DOES STEPHANIE BURT'S descriptor from the late 1990s, "elliptical poetry," still have any currency? I think it would apply to this volume (from 2017) and to Mlinko's work more generally. The real subject of the poem often seems to be not quite there in the poem, but a bit off to side, in the peripheral vision of the poem, vanishing when looked at directly.
Mlinko's rhyming may have something to do with the I'm-not-there of her poems' (let's call it) representational aspect, as her rhymes have a Muldoonian dazzle capable of upstaging whatever the poem's looming question or agon is: isotope/trope, bronchitis/fight this, obol/scroll. Then we have the resourcefulness of her sentence structures, the unpacking of which offers delight even when you are not sure exactly what is being presented:
A replica factory in this pastoral
crushes fake beans
with brushed steel, utterly simulacral;
branded Halloweens
emerge from this maw, as if the plain fact
of horror streams
from a roller coaster, digestive tract
for swallowed screams.
Amid the dazzle, though, I did find myself wondering whether there had been some strain in Mlinko's marriage, especially in "Decision Theory," "Marriage as Baroque Music," "Knot Garden," and two longer poems, "'They That Dally Nicely with Words May Quickly Make Them Wanton'" and "Epic."
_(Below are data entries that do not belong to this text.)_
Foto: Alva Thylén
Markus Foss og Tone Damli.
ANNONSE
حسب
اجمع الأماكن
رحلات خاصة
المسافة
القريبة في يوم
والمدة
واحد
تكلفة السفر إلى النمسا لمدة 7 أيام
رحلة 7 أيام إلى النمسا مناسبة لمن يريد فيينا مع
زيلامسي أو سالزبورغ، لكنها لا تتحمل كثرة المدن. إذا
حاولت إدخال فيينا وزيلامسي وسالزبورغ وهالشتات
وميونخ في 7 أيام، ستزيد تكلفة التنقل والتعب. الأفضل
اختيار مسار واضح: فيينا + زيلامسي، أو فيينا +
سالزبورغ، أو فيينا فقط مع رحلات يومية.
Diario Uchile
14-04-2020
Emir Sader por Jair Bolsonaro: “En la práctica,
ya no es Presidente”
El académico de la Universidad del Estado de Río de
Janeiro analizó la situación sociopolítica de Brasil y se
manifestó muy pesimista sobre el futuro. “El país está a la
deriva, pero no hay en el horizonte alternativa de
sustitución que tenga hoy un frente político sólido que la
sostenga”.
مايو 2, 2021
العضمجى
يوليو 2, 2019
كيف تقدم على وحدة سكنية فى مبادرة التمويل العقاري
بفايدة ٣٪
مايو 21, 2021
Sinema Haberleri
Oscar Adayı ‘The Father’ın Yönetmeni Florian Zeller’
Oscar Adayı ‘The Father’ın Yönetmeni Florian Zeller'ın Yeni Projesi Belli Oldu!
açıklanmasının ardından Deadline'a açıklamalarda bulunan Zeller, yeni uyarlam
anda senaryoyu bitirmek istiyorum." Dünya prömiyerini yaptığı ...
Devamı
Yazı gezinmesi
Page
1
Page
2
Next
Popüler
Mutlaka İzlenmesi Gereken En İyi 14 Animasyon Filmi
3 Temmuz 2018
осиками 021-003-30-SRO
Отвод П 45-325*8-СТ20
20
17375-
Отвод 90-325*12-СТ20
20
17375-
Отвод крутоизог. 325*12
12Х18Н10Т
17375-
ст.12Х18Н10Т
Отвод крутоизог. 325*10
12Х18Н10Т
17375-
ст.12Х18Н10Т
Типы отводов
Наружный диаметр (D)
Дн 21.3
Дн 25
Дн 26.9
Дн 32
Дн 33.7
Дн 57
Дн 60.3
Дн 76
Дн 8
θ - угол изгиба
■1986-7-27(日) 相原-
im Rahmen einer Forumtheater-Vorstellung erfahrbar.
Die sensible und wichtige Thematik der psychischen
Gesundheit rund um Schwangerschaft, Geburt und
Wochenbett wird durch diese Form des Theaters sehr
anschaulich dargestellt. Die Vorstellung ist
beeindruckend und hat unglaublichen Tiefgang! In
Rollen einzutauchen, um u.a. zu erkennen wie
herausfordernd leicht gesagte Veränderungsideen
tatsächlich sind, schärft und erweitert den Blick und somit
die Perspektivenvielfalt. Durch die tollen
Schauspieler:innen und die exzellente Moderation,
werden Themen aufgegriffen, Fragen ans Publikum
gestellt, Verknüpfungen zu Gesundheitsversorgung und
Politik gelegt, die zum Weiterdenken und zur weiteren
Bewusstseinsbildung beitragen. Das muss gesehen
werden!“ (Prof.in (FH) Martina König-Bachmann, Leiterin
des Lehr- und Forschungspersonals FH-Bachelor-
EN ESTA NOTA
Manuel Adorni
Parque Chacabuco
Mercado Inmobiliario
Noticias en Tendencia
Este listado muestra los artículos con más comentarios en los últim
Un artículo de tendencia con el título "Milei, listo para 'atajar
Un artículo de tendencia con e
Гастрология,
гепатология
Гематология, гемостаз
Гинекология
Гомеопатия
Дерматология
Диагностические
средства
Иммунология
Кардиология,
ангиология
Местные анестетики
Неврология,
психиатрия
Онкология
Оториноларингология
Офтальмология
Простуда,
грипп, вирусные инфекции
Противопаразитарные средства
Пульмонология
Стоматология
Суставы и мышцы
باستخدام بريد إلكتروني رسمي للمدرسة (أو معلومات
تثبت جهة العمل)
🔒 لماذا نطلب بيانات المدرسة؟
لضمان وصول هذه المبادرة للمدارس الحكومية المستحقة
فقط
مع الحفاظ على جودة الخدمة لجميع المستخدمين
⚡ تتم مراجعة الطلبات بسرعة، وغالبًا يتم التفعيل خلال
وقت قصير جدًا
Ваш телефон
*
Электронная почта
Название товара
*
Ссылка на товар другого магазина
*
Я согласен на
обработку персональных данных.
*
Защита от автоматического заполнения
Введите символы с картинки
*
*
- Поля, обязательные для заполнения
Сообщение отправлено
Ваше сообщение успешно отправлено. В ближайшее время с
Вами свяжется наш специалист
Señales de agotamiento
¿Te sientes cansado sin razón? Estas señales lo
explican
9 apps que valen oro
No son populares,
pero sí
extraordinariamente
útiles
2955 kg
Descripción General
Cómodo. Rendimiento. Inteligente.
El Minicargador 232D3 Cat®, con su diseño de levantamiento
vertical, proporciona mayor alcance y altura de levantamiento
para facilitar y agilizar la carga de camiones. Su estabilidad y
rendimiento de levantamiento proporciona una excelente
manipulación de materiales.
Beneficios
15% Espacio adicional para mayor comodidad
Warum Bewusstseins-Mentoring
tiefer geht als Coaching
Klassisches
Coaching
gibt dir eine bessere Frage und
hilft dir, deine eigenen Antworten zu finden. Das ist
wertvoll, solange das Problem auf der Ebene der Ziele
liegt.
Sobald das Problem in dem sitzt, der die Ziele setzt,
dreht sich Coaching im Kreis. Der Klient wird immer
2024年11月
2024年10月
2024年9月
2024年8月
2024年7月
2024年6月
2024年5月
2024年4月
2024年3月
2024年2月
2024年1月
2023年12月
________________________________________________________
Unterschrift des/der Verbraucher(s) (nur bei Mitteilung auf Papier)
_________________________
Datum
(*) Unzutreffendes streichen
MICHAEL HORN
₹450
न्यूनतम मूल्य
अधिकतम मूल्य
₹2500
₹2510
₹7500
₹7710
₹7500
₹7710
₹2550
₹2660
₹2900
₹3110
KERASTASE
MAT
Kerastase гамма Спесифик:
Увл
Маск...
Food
A closing note from Mlinko states that "The myths of Orpheus and Eurydice, and Cupid and Psyche, subtend the book." Orpheus, we could say, was a husband who did not have enough faith in his wife, hence his looking back to see whether she was following; Psyche, on the other hand, was a wife who did not have enough faith in her husband, hence her following her sisters' admonitions and resorting to the lamp. The two myths make for a nice matched set. Psyche does persevere to a happy ending, though, so I can hope Mlinko and her spouse did as well...if that is even what the book is about.